TASK INPUTS START

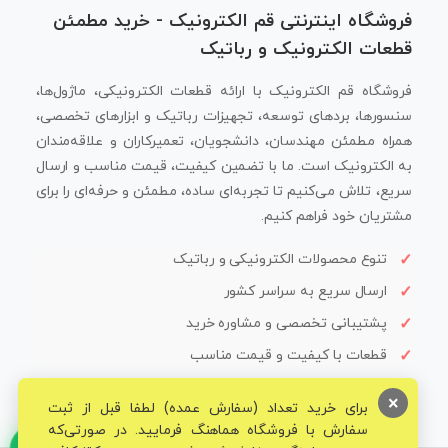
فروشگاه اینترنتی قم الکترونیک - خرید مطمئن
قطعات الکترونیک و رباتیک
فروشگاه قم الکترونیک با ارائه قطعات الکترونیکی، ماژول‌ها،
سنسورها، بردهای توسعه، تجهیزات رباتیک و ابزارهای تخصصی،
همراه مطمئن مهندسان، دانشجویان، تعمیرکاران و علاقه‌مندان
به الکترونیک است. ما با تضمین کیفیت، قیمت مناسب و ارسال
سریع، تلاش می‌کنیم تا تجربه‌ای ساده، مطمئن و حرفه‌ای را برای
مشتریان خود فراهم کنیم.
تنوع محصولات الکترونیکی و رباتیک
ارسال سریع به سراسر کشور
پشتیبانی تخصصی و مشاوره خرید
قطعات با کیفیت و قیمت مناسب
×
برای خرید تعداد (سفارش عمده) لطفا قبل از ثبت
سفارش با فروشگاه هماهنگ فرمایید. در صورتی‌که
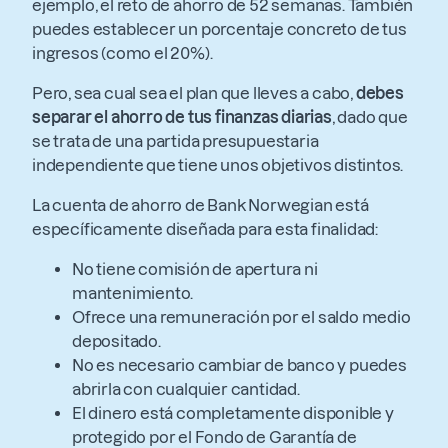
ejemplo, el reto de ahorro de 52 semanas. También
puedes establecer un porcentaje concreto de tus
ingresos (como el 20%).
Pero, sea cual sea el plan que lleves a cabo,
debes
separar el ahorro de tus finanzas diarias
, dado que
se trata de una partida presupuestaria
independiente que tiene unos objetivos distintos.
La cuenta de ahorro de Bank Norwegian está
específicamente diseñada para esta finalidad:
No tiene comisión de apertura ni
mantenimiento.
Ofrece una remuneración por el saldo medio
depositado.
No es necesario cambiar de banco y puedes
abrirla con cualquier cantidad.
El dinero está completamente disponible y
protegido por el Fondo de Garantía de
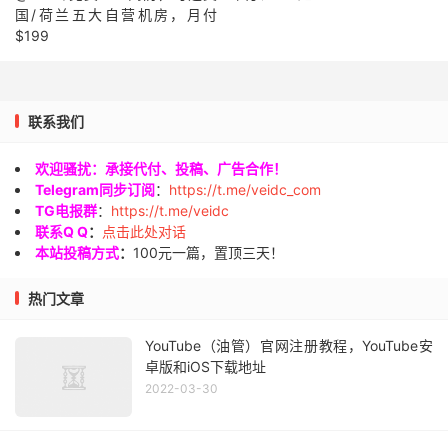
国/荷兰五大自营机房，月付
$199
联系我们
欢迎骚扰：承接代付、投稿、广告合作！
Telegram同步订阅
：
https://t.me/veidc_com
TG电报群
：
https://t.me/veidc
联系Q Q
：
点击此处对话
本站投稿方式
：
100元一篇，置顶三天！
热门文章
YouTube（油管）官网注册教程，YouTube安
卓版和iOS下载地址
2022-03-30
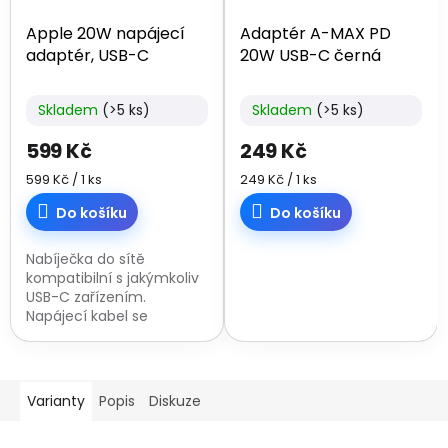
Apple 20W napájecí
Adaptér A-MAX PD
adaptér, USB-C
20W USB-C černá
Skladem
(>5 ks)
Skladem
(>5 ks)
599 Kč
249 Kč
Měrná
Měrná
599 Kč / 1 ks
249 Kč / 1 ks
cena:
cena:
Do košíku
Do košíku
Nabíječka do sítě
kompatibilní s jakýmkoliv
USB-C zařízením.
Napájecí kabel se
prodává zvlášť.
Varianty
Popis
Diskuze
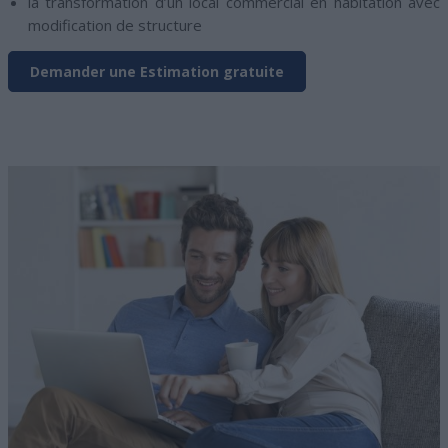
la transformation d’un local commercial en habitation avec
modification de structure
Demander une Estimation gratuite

TASK INPUTS END

§ **REQUIRED ACTION**
Retype every record above word for word, leaving out any pictures.

§ **EXERCISE ANSWER**
فروشگاه اینترنتی قم الکترونیک - خرید مطمئن
قطعات الکترونیک و رباتیک
فروشگاه قم الکترونیک با ارائه قطعات الکترونیکی، ماژول‌ها،
سنسورها، بردهای توسعه، تجهیزات رباتیک و ابزارهای تخصصی،
همراه مطمئن مهندسان، دانشجویان، تعمیرکاران و علاقه‌مندان
به الکترونیک است. ما با تضمین کیفیت، قیمت مناسب و ارسال
سریع، تلاش می‌کنیم تا تجربه‌ای ساده، مطمئن و حرفه‌ای را برای
مشتریان خود فراهم کنیم.
تنوع محصولات الکترونیکی و رباتیک
ارسال سریع به سراسر کشور
پشتیبانی تخصصی و مشاوره خرید
قطعات با کیفیت و قیمت مناسب
×
برای خرید تعداد (سفارش عمده) لطفا قبل از ثبت
سفارش با فروشگاه هماهنگ فرمایید. در صورتی‌که
ejemplo, el reto de ahorro de 52 semanas. También
puedes establecer un porcentaje concreto de tus
ingresos (como el 20%).
Pero, sea cual sea el plan que lleves a cabo,
debes
separar el ahorro de tus finanzas diarias
, dado que
se trata de una partida presupuestaria
independiente que tiene unos objetivos distintos.
La cuenta de ahorro de Bank Norwegian está
específicamente diseñada para esta finalidad:
No tiene comisión de apertura ni
mantenimiento.
Ofrece una remuneración por el saldo medio
depositado.
No es necesario cambiar de banco y puedes
abrirla con cualquier cantidad.
El dinero está completamente disponible y
protegido por el Fondo de Garantía de
国/荷兰五大自营机房，月付
$199
联系我们
欢迎骚扰：承接代付、投稿、广告合作！
Telegram同步订阅
：
https://t.me/veidc_com
TG电报群
：
https://t.me/veidc
联系Q Q
：
点击此处对话
本站投稿方式
：
100元一篇，置顶三天！
热门文章
YouTube（油管）官网注册教程，YouTube安
卓版和iOS下载地址
2022-03-30
Apple 20W napájecí
Adaptér A-MAX PD
adaptér, USB-C
20W USB-C černá
Skladem
(>5 ks)
Skladem
(>5 ks)
599 Kč
249 Kč
Měrná
Měrná
599 Kč / 1 ks
249 Kč / 1 ks
cena:
cena:
Do košíku
Do košíku
Nabíječka do sítě
kompatibilní s jakýmkoliv
USB-C zařízením.
Napájecí kabel se
prodává zvlášť.
Varianty
Popis
Diskuze
la transformation d’un local commercial en habitation avec
modification de structure
Demander une Estimation gratuite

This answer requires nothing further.